An amazing book, probably one of the most affecting, beautiful and unsettling I have ever read, The Sea is an intense meditation on grief and memory. Banville's prose is brilliant, challenging and poetic, and even though it’s highly polished there's also rawness to it. His characters are memorable, and Banville has the ability to conjure them for us, fully realized, out of the smallest details and phrases.
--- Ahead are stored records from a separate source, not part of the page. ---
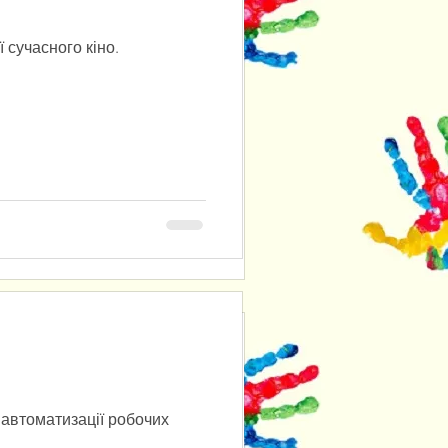
юдини як
орія: концепція
» у віртуальній
ть уявлення про людське
 розширення його
ифрове середовище....
 автоматизації робочих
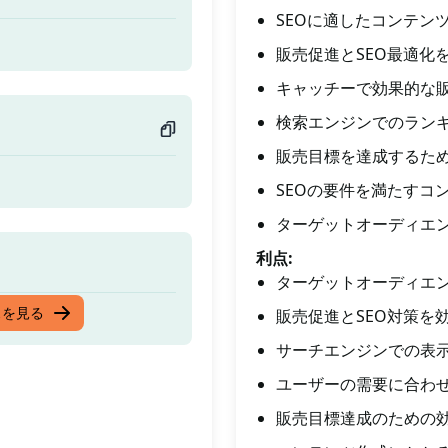
SEOに適したコンテン
販売促進とSEO最適化
キャッチーで効果的な
検索エンジンでのラン
販売目標を達成するた
SEOの要件を満たすコ
ターゲットオーディエ
利点:
ターゲットオーディエ
スを見る
販売促進とSEO対策を
サーチエンジンでの表
ユーザーの需要に合わ
販売目標達成のための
Retreating, following the death of his wife, to the seaside town where he spent his childhood summers, Max Morden reminisces about his wife, and in particular about the fateful summer when, as a boy, he met the Grace family. Banville presents us with Morden’s interwoven thoughts, memories, and fears in startling and at times uncomfortable detail. Morden is not an easy character to like, but somehow I was drawn into his compelling world of rememberance and grief. I was particularly struck by how Morden’s memories of his childhood were both childlike and knowing, in the sense that while they were the products of an adult author writing the memories of his adult narrator, they also conveyed that oddly-directed clarity that, for me at least, characterizes certain childhood memories of my own.
Everything about this book, from Morden’s memories of the seductive and strange Grace family, to his anger and guilt over his wife’s death, to the descriptions of his fellow lodgers at the seaside guest-house, are absolutely crystalline. This is the first novel I have read in a long time where I really got the sense that every single word was carefully chosen. An excellent book.